Gelish Removal
This is for all the ladies who are about to enter a Covid-19 lockdown with overgrown gelish. Don’t put yourself at risk and enter a salon.
I have an obsession with doing my nails. I have to paint them and used to do it religiously, myself, every Saturday. It’s a ritual that I’ve developed over the years as I navigate through life single.
Last year however, I met a wonderful nail technician by absolute chance. Her name is Promise and she owns Polished Up at 52 Kingfisher Drive, Fourways. My friend Marlene referred her to me one day when I was marveling at her black gelish. I had kept Promise in my memory bank for weeks until I was convinced on the sidewalk by a desperate-looking man with bad breathe to get my nails done at his new salon. ‘Give me a chance’, he cried. How could I not? The end result was horrific and my nails was in desperate need of salvation. Enter Promise. She gave me an appointment the same day.
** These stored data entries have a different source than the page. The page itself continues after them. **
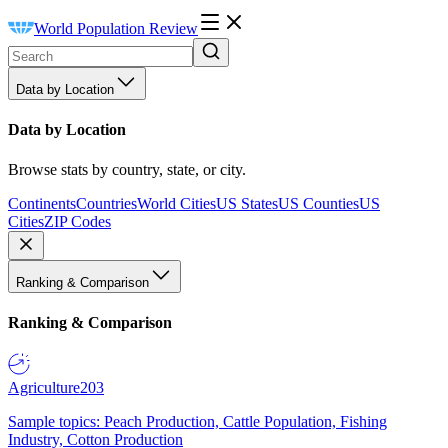
World Population Review
Data by Location
Data by Location
Browse stats by country, state, or city.
Continents
Countries
World Cities
US States
US Counties
US
Cities
ZIP Codes
Ranking & Comparison
Ranking & Comparison
Agriculture
203
Sample topics: Peach Production, Cattle Population, Fishing
Industry, Cotton Production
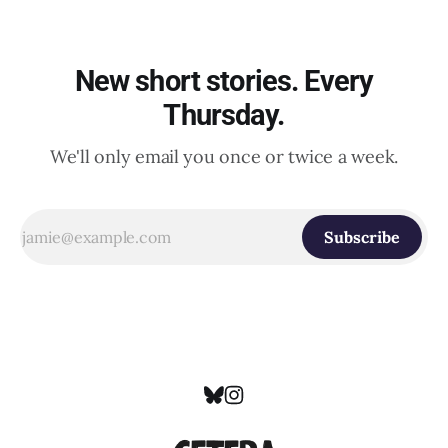
New short stories. Every
Thursday.
We'll only email you once or twice a week.
Subscribe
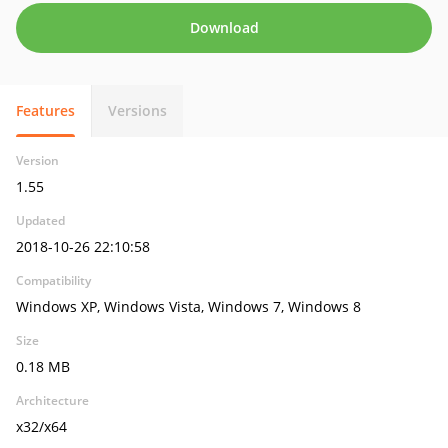
Download
Features
Versions
Version
1.55
Updated
2018-10-26 22:10:58
Compatibility
Windows XP, Windows Vista, Windows 7, Windows 8
Size
0.18 MB
Architecture
x32/x64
Covid-19 has made me cry. For family that I won’t see and for friends who I’ve fallen in love with and clearly cannot live without. I know I will walk into Room 18 at Polished Up again, but in the meantime I have had to, for the first time, remove my gelish myself.
Directions
Pour a generous amount of Acetone into a tiny bowl (sold in Pick n Pay for less than R30)
Break off 10 small pieces of cotton wool. Improvise with tampons and cotton swabs if you don’t have cotton wool.
Cut 10 pieces of foil.
Over a paper towel, file your gelish lightly until it’s slightly rough.
When you’re done with all 10 fingers, dip the cotton wool in the Acetone and wrap each finger in foil.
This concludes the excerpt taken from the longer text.